One other vibrant mild was Taylor’s pursuit at GCU of her grasp’s diploma in public well being within the midst of the COVID pandemic.

She wasn’t actually fascinated by going again to highschool, however a consultant from GCU occurred to be on the identical ladies’s veterans assembly Taylor was attending.

“It simply occurred to be a blessing on the time as a result of I had actually no path in my life,” stated Taylor, who needed to complete a grasp’s in authorized research however due to her well being points thought she’d take a unique route.

“I needed to determine learn how to assist individuals,” she stated, and simply knew she beloved the outside and entry to the outside and advised her GCU counselor, “If I’ve an issue, I don’t step again. I gained’t again down.”

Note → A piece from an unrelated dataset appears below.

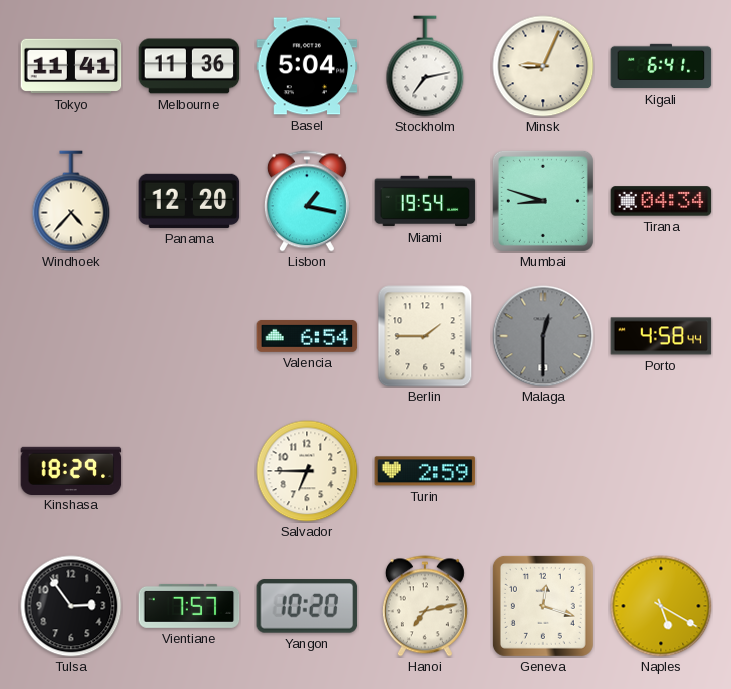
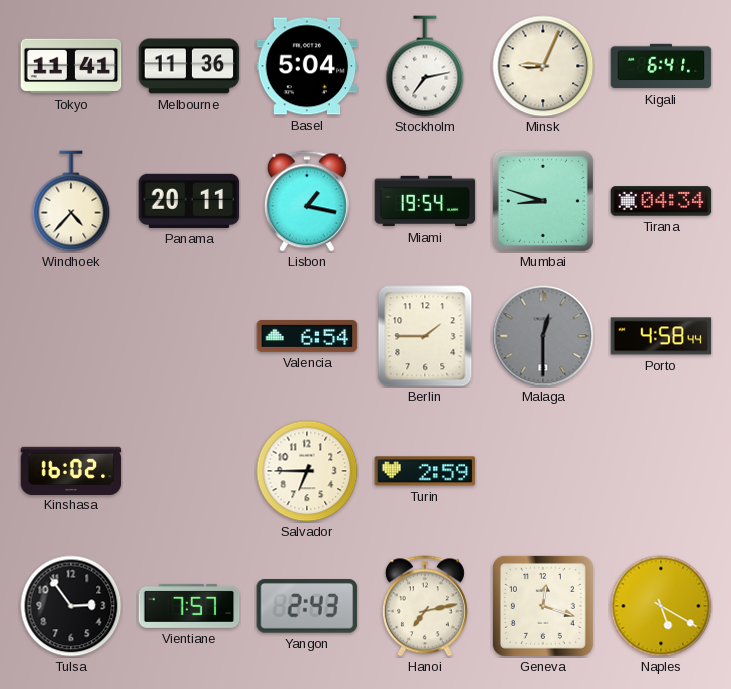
Panama: 12:20 -> 20:11
Kinshasa: 18:29 -> 16:02
Yangon: 10:20 -> 2:43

“They have been like, ‘Why don’t you attempt public well being?”

She makes use of that data in her job for the Denver Fencing Basis, through which she creates and coordinates packages and applies for grants.

It is humorous, as a result of in all the opposite sports activities I’ve carried out, if I get fouled, I can get actually aggressive. However fencing is absolutely calming to me …

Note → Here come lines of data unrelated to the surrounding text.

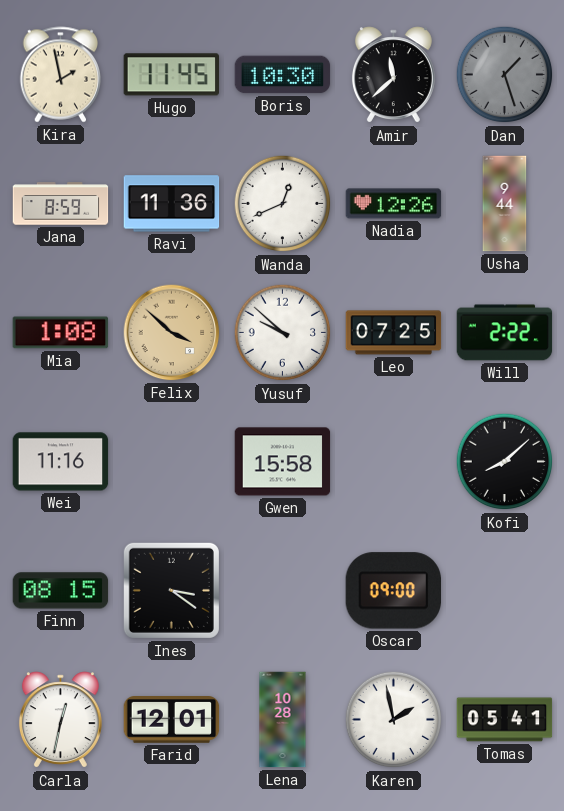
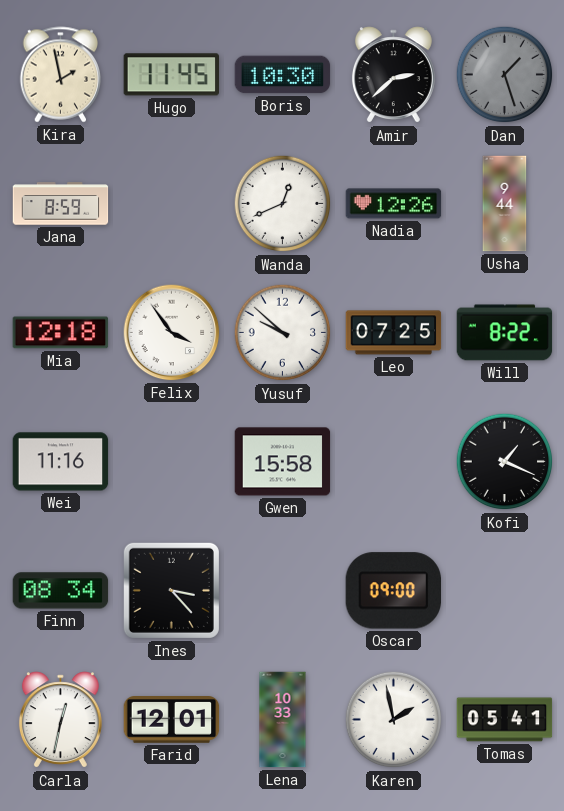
Amir: 11:38 -> 2:38
Ravi: 11:36 -> none
Mia: 1:08 -> 12:18
Felix: 3:52 -> 3:54
Felix dial: champagne -> white
Will: 2:22 -> 8:22
Kofi: 8:08 -> 1:19
Finn: 08:15 -> 08:34
Ines: 3:21 -> 3:23
Lena: 10:28 -> 10:33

Jataya Taylor, GCU alumna and Paralympic qualifier

“I really completed the final a part of my grasp’s whereas I used to be handcycling throughout Africa,” she stated. “It was like, this can be a good alternative. I get to discover new cultures and see how they dwell and the problems they face. I used to be in a position to carry that again and incorporate it in the whole lot I’m doing proper now with our basis, together with beginning a fencing program in Namibia.”

All of the whereas, Taylor continues to embrace fencing outdoors of her 8-to-5 job.

She’ll be in Paris competing in ladies’s foil and épée, and can be there with the Group USA fencing group, which “makes it that rather more thrilling as a result of we get to feed off of one another, assist one another – it positively will get loopy since you’re making an attempt to stability work with coaching with well being with a private life after which household.”

The parafencing group has been her supply of power in some ways.

She additionally will get power from one other supply: her religion.

It’s why she selected GCU, and it’s what retains her grounded in her generally loopy life.

She needed to include faith into what she was studying, particularly in public well being “as a result of faith and beliefs play such an enormous half in our well being selections,” she stated.

And when she’s in her white fencing uniform, her wheelchair connected to the bottom, dealing with the opponent throughout from her, she gained’t simply be relying on her bodily potential and her psychological acuity to hold her by means of.

“I like to sit down again and pray for a minute and simply get my head in the correct house,” Taylor stated.

It takes slightly religion to be a pressure.

GCU Supervisor of Inner Communications Lana Sweeten-Shults will be reached at [email protected] or at 602-639-7901.